Start of Data to use

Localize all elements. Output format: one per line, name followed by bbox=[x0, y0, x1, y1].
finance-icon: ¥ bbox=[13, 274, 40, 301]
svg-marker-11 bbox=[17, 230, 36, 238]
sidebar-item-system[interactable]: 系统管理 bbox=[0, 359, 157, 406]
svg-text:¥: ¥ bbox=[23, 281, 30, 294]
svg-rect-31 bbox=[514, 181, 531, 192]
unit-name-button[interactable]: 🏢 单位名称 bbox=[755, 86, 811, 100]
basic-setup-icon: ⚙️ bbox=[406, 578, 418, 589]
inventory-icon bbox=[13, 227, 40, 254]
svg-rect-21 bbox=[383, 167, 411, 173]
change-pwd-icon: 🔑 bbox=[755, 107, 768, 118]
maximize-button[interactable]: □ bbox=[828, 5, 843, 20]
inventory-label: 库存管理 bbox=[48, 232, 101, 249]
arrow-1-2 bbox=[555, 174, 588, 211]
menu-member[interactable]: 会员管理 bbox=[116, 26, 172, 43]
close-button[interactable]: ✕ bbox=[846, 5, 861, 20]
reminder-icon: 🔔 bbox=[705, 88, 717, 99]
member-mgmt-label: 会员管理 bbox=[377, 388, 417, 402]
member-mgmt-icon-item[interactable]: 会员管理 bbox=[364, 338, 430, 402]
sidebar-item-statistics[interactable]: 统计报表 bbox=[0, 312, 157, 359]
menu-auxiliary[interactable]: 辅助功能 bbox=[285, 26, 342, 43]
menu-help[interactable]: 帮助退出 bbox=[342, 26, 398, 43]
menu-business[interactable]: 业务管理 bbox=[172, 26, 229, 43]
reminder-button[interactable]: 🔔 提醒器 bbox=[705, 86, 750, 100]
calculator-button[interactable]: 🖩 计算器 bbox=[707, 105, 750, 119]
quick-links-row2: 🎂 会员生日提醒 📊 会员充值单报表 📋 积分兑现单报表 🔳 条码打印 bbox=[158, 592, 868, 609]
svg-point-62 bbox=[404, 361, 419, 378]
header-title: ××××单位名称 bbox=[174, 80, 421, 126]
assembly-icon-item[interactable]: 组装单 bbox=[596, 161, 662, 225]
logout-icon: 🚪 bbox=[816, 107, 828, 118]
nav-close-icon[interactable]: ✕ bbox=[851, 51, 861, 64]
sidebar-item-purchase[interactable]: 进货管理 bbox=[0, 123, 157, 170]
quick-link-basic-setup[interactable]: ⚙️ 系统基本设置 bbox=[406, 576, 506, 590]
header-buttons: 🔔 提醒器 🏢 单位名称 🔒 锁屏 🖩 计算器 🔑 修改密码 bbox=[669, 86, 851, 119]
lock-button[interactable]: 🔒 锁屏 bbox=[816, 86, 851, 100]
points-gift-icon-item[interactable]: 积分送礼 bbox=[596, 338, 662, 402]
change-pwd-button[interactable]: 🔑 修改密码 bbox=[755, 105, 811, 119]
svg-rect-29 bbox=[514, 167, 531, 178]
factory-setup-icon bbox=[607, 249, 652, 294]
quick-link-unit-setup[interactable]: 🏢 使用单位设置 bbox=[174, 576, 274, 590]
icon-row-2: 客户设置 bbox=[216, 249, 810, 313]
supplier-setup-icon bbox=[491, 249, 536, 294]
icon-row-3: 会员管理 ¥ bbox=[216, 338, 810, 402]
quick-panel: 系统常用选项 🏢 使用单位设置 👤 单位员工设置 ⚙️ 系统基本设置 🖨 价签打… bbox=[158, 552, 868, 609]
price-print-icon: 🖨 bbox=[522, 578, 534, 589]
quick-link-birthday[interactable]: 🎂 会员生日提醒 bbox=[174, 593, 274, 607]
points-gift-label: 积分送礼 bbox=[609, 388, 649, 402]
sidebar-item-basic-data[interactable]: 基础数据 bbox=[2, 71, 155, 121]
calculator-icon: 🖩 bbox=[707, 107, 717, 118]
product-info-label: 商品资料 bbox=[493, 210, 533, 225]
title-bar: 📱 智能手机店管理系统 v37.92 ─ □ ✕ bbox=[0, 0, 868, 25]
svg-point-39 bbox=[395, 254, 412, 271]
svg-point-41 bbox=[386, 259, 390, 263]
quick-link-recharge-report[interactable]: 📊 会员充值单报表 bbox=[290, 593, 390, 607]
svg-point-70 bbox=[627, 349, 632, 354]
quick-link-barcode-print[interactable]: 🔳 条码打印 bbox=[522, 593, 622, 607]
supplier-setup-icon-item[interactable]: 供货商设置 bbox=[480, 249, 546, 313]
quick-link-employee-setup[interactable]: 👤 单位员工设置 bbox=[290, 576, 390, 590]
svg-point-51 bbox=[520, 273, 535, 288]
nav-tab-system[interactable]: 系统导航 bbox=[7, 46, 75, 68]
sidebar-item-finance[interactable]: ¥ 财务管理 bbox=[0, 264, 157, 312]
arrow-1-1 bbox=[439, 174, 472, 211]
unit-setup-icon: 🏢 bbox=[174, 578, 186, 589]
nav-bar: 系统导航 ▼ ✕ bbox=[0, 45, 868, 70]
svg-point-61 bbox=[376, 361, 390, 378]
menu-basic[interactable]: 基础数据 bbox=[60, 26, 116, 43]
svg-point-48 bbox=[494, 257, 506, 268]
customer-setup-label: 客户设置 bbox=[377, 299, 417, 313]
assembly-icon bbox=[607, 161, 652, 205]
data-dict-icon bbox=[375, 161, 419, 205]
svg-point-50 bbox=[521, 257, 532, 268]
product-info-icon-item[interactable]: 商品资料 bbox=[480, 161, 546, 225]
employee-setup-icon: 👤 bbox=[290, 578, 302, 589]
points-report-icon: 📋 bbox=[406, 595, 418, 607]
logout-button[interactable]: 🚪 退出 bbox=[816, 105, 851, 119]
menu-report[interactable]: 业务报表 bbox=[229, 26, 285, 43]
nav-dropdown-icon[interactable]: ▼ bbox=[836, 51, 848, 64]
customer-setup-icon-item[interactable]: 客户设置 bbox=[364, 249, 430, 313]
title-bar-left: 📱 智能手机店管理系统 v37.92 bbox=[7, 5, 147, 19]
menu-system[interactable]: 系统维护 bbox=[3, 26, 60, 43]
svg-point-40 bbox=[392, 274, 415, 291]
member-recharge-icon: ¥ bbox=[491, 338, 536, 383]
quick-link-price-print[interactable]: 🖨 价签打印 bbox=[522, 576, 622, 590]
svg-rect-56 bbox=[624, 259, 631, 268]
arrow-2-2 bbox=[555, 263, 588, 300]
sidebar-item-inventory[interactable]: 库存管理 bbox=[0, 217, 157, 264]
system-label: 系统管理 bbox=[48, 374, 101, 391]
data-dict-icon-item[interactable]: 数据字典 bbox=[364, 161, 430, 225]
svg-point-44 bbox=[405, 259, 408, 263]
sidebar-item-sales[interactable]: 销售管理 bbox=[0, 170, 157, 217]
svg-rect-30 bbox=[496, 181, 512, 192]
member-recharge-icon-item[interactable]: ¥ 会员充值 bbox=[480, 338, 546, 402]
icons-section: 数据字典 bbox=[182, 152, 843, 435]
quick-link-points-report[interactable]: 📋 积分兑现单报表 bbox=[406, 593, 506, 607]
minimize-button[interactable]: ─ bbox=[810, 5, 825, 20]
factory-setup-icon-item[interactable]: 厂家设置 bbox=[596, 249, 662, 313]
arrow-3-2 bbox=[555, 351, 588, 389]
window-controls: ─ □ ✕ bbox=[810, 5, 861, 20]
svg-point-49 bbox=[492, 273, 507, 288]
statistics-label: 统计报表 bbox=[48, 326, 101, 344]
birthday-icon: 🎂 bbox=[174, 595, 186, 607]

End of Data to use

■ Task to complete
Set down the data once more, word for word.

■ Solution to the problem
Localize all elements. Output format: one per line, name followed by bbox=[x0, y0, x1, y1].
finance-icon: ¥ bbox=[13, 274, 40, 301]
svg-marker-11 bbox=[17, 230, 36, 238]
sidebar-item-system[interactable]: 系统管理 bbox=[0, 359, 157, 406]
svg-text:¥: ¥ bbox=[23, 281, 30, 294]
svg-rect-31 bbox=[514, 181, 531, 192]
unit-name-button[interactable]: 🏢 单位名称 bbox=[755, 86, 811, 100]
basic-setup-icon: ⚙️ bbox=[406, 578, 418, 589]
inventory-icon bbox=[13, 227, 40, 254]
svg-rect-21 bbox=[383, 167, 411, 173]
change-pwd-icon: 🔑 bbox=[755, 107, 768, 118]
maximize-button[interactable]: □ bbox=[828, 5, 843, 20]
inventory-label: 库存管理 bbox=[48, 232, 101, 249]
arrow-1-2 bbox=[555, 174, 588, 211]
menu-member[interactable]: 会员管理 bbox=[116, 26, 172, 43]
close-button[interactable]: ✕ bbox=[846, 5, 861, 20]
reminder-icon: 🔔 bbox=[705, 88, 717, 99]
member-mgmt-label: 会员管理 bbox=[377, 388, 417, 402]
member-mgmt-icon-item[interactable]: 会员管理 bbox=[364, 338, 430, 402]
sidebar-item-statistics[interactable]: 统计报表 bbox=[0, 312, 157, 359]
menu-auxiliary[interactable]: 辅助功能 bbox=[285, 26, 342, 43]
menu-help[interactable]: 帮助退出 bbox=[342, 26, 398, 43]
menu-business[interactable]: 业务管理 bbox=[172, 26, 229, 43]
reminder-button[interactable]: 🔔 提醒器 bbox=[705, 86, 750, 100]
calculator-button[interactable]: 🖩 计算器 bbox=[707, 105, 750, 119]
quick-links-row2: 🎂 会员生日提醒 📊 会员充值单报表 📋 积分兑现单报表 🔳 条码打印 bbox=[158, 592, 868, 609]
svg-point-62 bbox=[404, 361, 419, 378]
header-title: ××××单位名称 bbox=[174, 80, 421, 126]
assembly-icon-item[interactable]: 组装单 bbox=[596, 161, 662, 225]
logout-icon: 🚪 bbox=[816, 107, 828, 118]
nav-close-icon[interactable]: ✕ bbox=[851, 51, 861, 64]
sidebar-item-purchase[interactable]: 进货管理 bbox=[0, 123, 157, 170]
quick-link-basic-setup[interactable]: ⚙️ 系统基本设置 bbox=[406, 576, 506, 590]
header-buttons: 🔔 提醒器 🏢 单位名称 🔒 锁屏 🖩 计算器 🔑 修改密码 bbox=[669, 86, 851, 119]
lock-button[interactable]: 🔒 锁屏 bbox=[816, 86, 851, 100]
points-gift-icon-item[interactable]: 积分送礼 bbox=[596, 338, 662, 402]
change-pwd-button[interactable]: 🔑 修改密码 bbox=[755, 105, 811, 119]
svg-rect-29 bbox=[514, 167, 531, 178]
factory-setup-icon bbox=[607, 249, 652, 294]
quick-link-unit-setup[interactable]: 🏢 使用单位设置 bbox=[174, 576, 274, 590]
icon-row-2: 客户设置 bbox=[216, 249, 810, 313]
supplier-setup-icon bbox=[491, 249, 536, 294]
icon-row-3: 会员管理 ¥ bbox=[216, 338, 810, 402]
quick-panel: 系统常用选项 🏢 使用单位设置 👤 单位员工设置 ⚙️ 系统基本设置 🖨 价签打… bbox=[158, 552, 868, 609]
price-print-icon: 🖨 bbox=[522, 578, 534, 589]
quick-link-birthday[interactable]: 🎂 会员生日提醒 bbox=[174, 593, 274, 607]
points-gift-label: 积分送礼 bbox=[609, 388, 649, 402]
sidebar-item-basic-data[interactable]: 基础数据 bbox=[2, 71, 155, 121]
calculator-icon: 🖩 bbox=[707, 107, 717, 118]
product-info-label: 商品资料 bbox=[493, 210, 533, 225]
title-bar: 📱 智能手机店管理系统 v37.92 ─ □ ✕ bbox=[0, 0, 868, 25]
svg-point-39 bbox=[395, 254, 412, 271]
svg-point-41 bbox=[386, 259, 390, 263]
quick-link-recharge-report[interactable]: 📊 会员充值单报表 bbox=[290, 593, 390, 607]
svg-point-70 bbox=[627, 349, 632, 354]
quick-link-barcode-print[interactable]: 🔳 条码打印 bbox=[522, 593, 622, 607]
supplier-setup-icon-item[interactable]: 供货商设置 bbox=[480, 249, 546, 313]
quick-link-employee-setup[interactable]: 👤 单位员工设置 bbox=[290, 576, 390, 590]
svg-point-51 bbox=[520, 273, 535, 288]
nav-tab-system[interactable]: 系统导航 bbox=[7, 46, 75, 68]
sidebar-item-finance[interactable]: ¥ 财务管理 bbox=[0, 264, 157, 312]
arrow-1-1 bbox=[439, 174, 472, 211]
unit-setup-icon: 🏢 bbox=[174, 578, 186, 589]
nav-bar: 系统导航 ▼ ✕ bbox=[0, 45, 868, 70]
svg-point-61 bbox=[376, 361, 390, 378]
menu-basic[interactable]: 基础数据 bbox=[60, 26, 116, 43]
svg-point-48 bbox=[494, 257, 506, 268]
customer-setup-label: 客户设置 bbox=[377, 299, 417, 313]
assembly-icon bbox=[607, 161, 652, 205]
data-dict-icon bbox=[375, 161, 419, 205]
svg-point-50 bbox=[521, 257, 532, 268]
product-info-icon-item[interactable]: 商品资料 bbox=[480, 161, 546, 225]
employee-setup-icon: 👤 bbox=[290, 578, 302, 589]
points-report-icon: 📋 bbox=[406, 595, 418, 607]
logout-button[interactable]: 🚪 退出 bbox=[816, 105, 851, 119]
menu-report[interactable]: 业务报表 bbox=[229, 26, 285, 43]
nav-dropdown-icon[interactable]: ▼ bbox=[836, 51, 848, 64]
customer-setup-icon-item[interactable]: 客户设置 bbox=[364, 249, 430, 313]
title-bar-left: 📱 智能手机店管理系统 v37.92 bbox=[7, 5, 147, 19]
menu-system[interactable]: 系统维护 bbox=[3, 26, 60, 43]
svg-point-40 bbox=[392, 274, 415, 291]
member-recharge-icon: ¥ bbox=[491, 338, 536, 383]
quick-link-price-print[interactable]: 🖨 价签打印 bbox=[522, 576, 622, 590]
svg-rect-56 bbox=[624, 259, 631, 268]
arrow-2-2 bbox=[555, 263, 588, 300]
sidebar-item-inventory[interactable]: 库存管理 bbox=[0, 217, 157, 264]
system-label: 系统管理 bbox=[48, 374, 101, 391]
data-dict-icon-item[interactable]: 数据字典 bbox=[364, 161, 430, 225]
svg-point-44 bbox=[405, 259, 408, 263]
sidebar-item-sales[interactable]: 销售管理 bbox=[0, 170, 157, 217]
svg-rect-30 bbox=[496, 181, 512, 192]
member-recharge-icon-item[interactable]: ¥ 会员充值 bbox=[480, 338, 546, 402]
icons-section: 数据字典 bbox=[182, 152, 843, 435]
quick-link-points-report[interactable]: 📋 积分兑现单报表 bbox=[406, 593, 506, 607]
minimize-button[interactable]: ─ bbox=[810, 5, 825, 20]
factory-setup-icon-item[interactable]: 厂家设置 bbox=[596, 249, 662, 313]
arrow-3-2 bbox=[555, 351, 588, 389]
window-controls: ─ □ ✕ bbox=[810, 5, 861, 20]
svg-point-49 bbox=[492, 273, 507, 288]
statistics-label: 统计报表 bbox=[48, 326, 101, 344]
birthday-icon: 🎂 bbox=[174, 595, 186, 607]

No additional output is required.